Dataset entries:
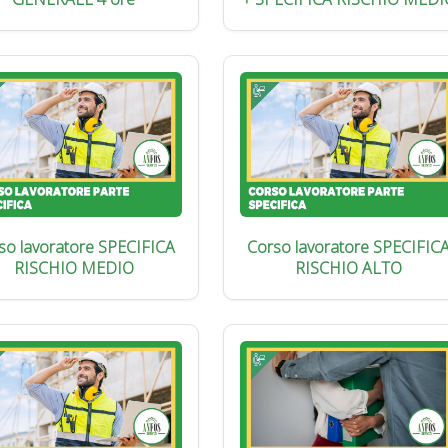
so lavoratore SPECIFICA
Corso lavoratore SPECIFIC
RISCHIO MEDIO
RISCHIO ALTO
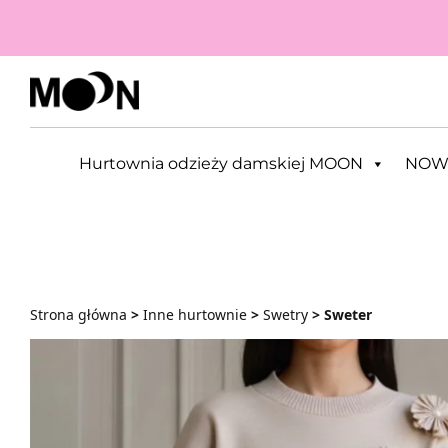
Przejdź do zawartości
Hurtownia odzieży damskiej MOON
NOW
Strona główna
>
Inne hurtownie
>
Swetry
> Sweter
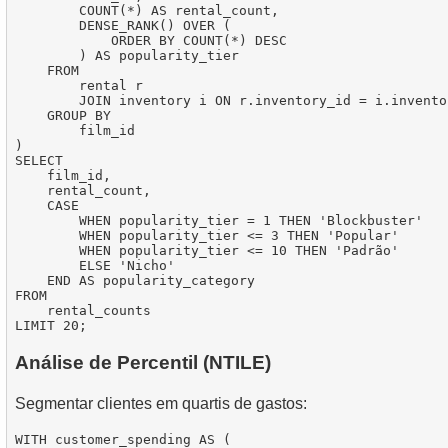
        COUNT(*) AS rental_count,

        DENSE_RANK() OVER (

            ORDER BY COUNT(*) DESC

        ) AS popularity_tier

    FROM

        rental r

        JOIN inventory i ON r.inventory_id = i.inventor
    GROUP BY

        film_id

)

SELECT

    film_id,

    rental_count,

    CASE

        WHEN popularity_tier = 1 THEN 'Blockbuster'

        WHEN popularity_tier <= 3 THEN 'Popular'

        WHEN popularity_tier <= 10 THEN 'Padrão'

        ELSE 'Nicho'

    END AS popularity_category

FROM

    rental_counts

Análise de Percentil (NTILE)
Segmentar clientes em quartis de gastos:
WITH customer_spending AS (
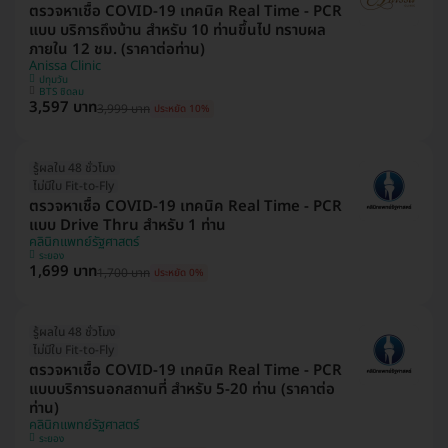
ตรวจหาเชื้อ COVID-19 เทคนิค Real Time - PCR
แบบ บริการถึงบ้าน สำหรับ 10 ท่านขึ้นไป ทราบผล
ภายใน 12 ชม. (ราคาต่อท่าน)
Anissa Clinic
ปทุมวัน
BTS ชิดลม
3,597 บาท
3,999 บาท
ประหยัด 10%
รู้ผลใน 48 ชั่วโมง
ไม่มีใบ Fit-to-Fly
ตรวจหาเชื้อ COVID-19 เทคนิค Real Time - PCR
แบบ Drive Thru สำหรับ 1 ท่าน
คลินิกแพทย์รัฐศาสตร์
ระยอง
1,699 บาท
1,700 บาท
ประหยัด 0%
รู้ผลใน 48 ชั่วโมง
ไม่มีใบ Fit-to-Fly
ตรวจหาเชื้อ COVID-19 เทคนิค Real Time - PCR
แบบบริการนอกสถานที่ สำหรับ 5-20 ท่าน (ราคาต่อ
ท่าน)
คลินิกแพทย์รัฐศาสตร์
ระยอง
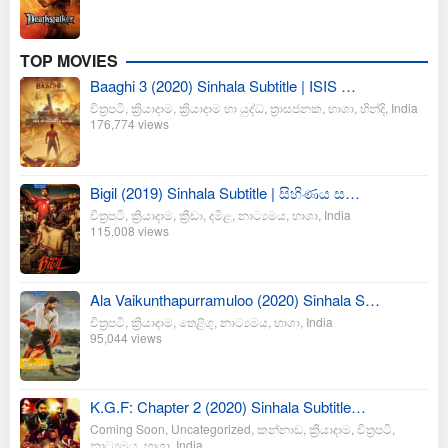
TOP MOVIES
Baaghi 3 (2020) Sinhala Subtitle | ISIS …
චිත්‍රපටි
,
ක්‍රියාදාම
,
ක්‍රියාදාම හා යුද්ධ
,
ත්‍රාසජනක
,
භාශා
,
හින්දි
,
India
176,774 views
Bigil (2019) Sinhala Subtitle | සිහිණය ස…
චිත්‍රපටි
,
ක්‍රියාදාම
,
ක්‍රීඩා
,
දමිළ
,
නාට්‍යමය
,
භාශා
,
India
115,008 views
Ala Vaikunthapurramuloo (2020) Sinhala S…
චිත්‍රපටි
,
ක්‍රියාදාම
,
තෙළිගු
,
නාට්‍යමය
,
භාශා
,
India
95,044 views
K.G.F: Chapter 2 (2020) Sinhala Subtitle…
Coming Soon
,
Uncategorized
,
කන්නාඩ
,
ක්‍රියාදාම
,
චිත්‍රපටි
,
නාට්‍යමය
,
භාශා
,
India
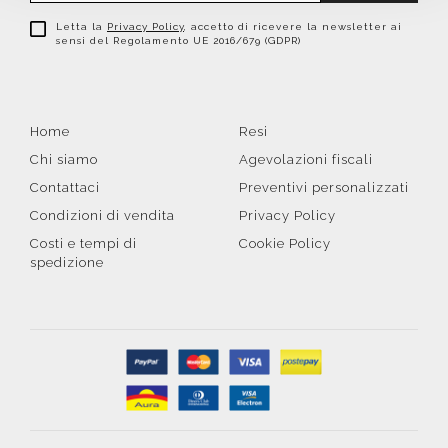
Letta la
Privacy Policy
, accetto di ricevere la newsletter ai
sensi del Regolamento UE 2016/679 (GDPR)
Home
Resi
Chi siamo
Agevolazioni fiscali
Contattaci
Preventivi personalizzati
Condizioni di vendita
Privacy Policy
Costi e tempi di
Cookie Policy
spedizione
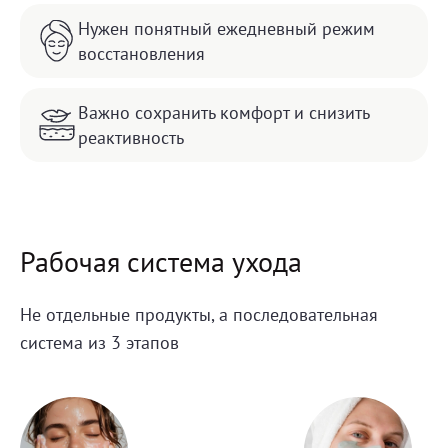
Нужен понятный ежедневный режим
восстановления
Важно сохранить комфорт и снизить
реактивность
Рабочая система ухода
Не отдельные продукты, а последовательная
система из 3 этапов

==

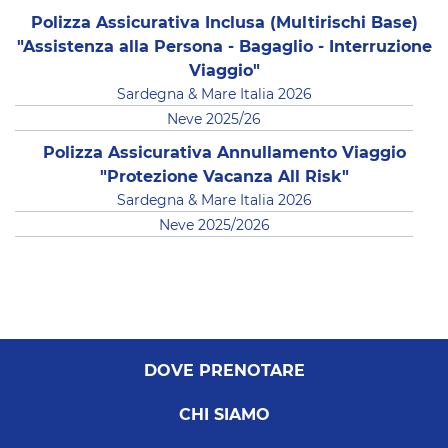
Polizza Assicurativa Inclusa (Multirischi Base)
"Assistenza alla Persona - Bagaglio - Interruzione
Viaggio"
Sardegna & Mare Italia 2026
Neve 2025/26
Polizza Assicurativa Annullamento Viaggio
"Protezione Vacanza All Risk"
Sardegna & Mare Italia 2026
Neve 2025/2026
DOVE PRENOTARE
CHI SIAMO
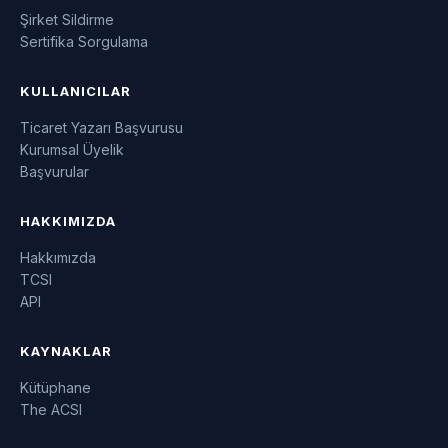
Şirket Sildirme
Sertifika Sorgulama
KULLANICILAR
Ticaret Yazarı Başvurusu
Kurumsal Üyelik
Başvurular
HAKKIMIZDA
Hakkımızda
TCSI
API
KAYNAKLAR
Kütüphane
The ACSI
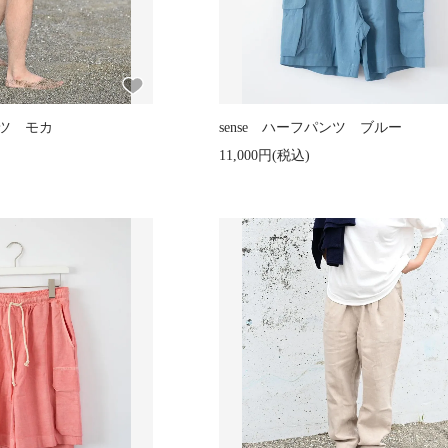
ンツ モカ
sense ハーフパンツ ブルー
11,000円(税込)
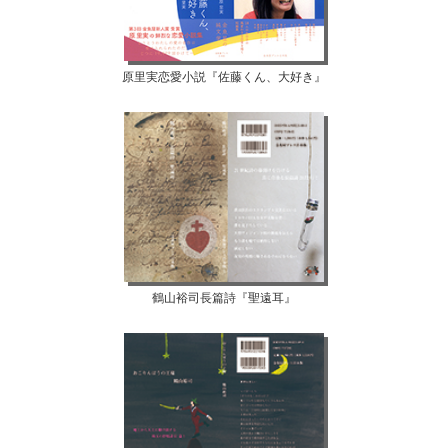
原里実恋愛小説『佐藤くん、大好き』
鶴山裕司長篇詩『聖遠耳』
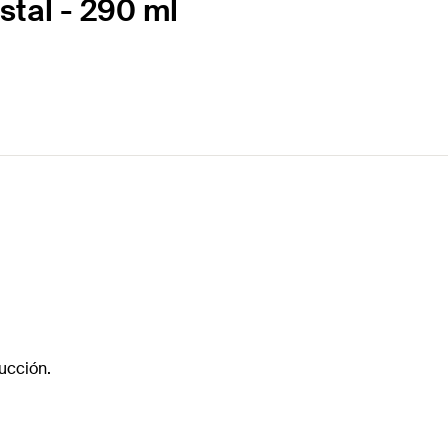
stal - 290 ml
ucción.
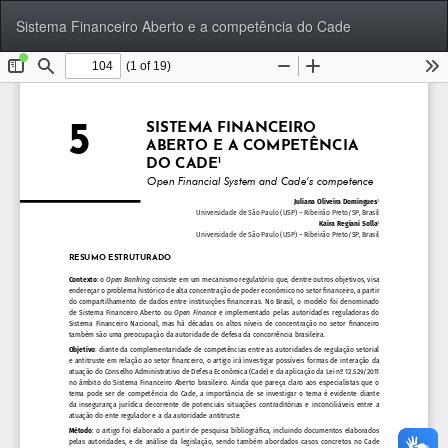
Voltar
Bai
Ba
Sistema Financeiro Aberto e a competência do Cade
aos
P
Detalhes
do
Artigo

* * *

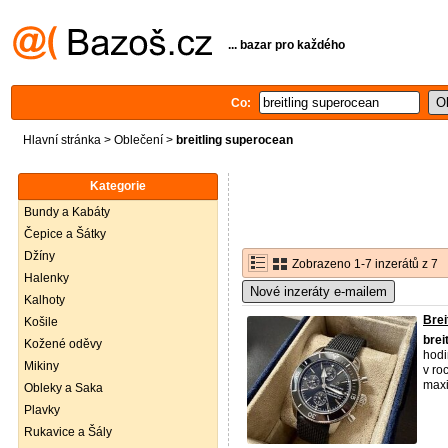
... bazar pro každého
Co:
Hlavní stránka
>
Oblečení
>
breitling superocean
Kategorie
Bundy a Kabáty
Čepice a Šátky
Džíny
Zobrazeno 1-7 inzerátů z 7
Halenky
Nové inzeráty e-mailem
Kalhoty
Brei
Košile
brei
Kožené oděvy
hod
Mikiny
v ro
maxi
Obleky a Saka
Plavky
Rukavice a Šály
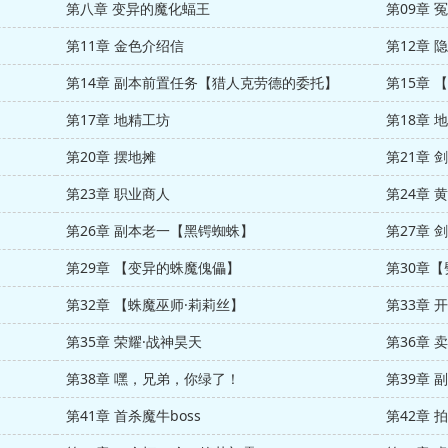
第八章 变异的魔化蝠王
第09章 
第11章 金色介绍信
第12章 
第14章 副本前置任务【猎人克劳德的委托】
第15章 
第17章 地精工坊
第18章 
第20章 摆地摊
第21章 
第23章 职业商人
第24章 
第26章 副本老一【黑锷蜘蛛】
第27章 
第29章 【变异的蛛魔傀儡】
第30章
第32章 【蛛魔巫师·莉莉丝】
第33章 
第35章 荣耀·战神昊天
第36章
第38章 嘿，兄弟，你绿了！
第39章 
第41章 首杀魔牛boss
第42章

**PROBLEM DETAILS:**
Scan the records for lines with the string "Subtitle". Give the number of such lines and nothing else.

**SOLUTION TO THIS EXERCISE:**
3